Toughest well regulations adopted by Colorado regulators

 

Three years after a home explosion caused by a leaking gas line killed two men, Colorado regulators Wednesday adopted new rules to guard the integrity of oil and gas wells and protect groundwater resources — rules industry and environmental groups both called the most comprehensive in the country.

The Colorado Oil and Gas Conservation Commission adopted the rules unanimously after a day-long hearing conducted on the Internet conference service Zoom, during which the regulations drew praise from all sides and from every corner of the state reported the Colorado Sun.

The regulations call for more steel casing and cement in drilling wells to protect groundwater and require that every well in the state be pressure tested every year.

Adopted after extensive negotiations among industry, environmental and local government representatives, the new rules are “chock-full of protective policies,” said Adam Peltz, a senior attorney with the Environmental Defense Fund, who was one of the prime negotiators and has spent nearly a decade promoting well-integrity rules.

“These are the strongest in the county,” Peltz said, “and I have reviewed every state’s well-integrity rules at length.”

Peltz’s words were echoed by Brian Cocchiere, who has been involved in drilling across the West and testified as a representative for PDC Energy, Colorado’s third largest driller. “These are the strongest rules in existence,” he said.

The support for the regulations – endorsed by both the Sierra Club and the American Petroleum Institute – was the product of months of intensive negotiations that didn’t conclude until Tuesday night.

“We learned we have a lot of similarities when it comes to protections,” Cocchiere said. Peltz and Cocchiere both said the deliberations were “fun.”
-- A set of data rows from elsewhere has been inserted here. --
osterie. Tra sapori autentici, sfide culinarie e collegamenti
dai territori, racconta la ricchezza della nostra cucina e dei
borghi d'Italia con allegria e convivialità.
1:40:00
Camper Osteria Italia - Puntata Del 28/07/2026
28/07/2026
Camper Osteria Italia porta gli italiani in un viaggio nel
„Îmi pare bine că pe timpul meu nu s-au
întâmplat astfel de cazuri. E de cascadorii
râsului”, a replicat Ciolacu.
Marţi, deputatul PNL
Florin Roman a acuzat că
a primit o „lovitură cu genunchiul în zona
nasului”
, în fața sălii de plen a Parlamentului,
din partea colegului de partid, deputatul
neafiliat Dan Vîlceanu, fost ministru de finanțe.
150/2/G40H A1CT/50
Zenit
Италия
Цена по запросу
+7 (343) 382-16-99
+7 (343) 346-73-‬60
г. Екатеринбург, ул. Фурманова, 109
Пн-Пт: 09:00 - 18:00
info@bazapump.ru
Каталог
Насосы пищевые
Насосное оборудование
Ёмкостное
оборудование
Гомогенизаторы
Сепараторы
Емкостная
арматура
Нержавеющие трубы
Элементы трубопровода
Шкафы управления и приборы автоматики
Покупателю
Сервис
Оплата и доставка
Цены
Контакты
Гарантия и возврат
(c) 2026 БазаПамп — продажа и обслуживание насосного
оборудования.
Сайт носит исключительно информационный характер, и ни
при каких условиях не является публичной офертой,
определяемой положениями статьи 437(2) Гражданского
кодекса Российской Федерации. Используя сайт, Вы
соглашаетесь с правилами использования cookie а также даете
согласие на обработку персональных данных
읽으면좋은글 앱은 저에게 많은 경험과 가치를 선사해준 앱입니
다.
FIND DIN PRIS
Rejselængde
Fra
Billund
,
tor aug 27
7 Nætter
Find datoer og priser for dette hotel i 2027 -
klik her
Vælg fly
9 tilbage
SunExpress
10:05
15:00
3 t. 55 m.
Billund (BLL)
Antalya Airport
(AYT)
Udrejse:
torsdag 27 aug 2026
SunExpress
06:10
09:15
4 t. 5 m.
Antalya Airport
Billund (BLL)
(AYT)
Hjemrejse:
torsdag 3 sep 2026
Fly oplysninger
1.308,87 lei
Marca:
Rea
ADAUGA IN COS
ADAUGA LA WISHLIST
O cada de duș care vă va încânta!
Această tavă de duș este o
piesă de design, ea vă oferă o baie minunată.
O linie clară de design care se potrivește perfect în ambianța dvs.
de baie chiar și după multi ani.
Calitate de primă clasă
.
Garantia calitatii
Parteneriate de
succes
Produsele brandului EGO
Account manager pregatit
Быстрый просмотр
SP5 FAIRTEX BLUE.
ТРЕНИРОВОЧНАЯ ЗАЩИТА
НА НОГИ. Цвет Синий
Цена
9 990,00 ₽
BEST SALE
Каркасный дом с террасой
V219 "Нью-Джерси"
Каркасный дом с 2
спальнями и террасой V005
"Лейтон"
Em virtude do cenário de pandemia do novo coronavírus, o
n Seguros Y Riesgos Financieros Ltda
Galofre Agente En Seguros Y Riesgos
After a well is drilled, metal casing or pipe is placed down the hole and cement poured between the outside of the casing and the edge of the well. The casing and cement are designed to keep oil and gas in – especially when passing through groundwater formations – and keep water and foreign material out of the well.

The new rules double the minimum length a well must be cased to 10% of its depth and also increases the amount of cement used.

Steel casings must be tested before going into the well, and additional checks on the cement job are required.

Groundwater zones have to be protected with casing and cement jobs, especially groundwater formations that are being used for drinking water or could be in the future.

COGCC Chief of Staff Julie Murphy said “the most important step forward” was the requirement for more comprehensive pressure tests on wells, including that all 52,000 wells in the state be tested at least once a year.

Murphy called it a “health check” on the state’s wells.

The pressure tests are a way of gauging if the wells are intact and performing and can withstand the rigors of operation, including hydrofracturing, or fracking, when large volumes of fluid are pumped into the well under pressure.

The rules also increase transparency on operations so local governments, water-well owners and the public can find out what precautions are being taken on individual wells to protect groundwater and drinking water supplies.

Commissioner Howard Boigon noted that the regulations were the product of a process that began in 2017 after a leak in a well pipe caused a house in Firestone to explode, killing two people and severely injuring a third.

Then-Gov. John Hickenlooper called for an independent audit of the state’s well integrity regulations, which became the foundation for the rules adopted Tuesday.

“This is a process to be honored and emulated,” Boigon said. “The fact that all the major stakeholders came together to craft these rules and work through their differences … is quite extraordinary.”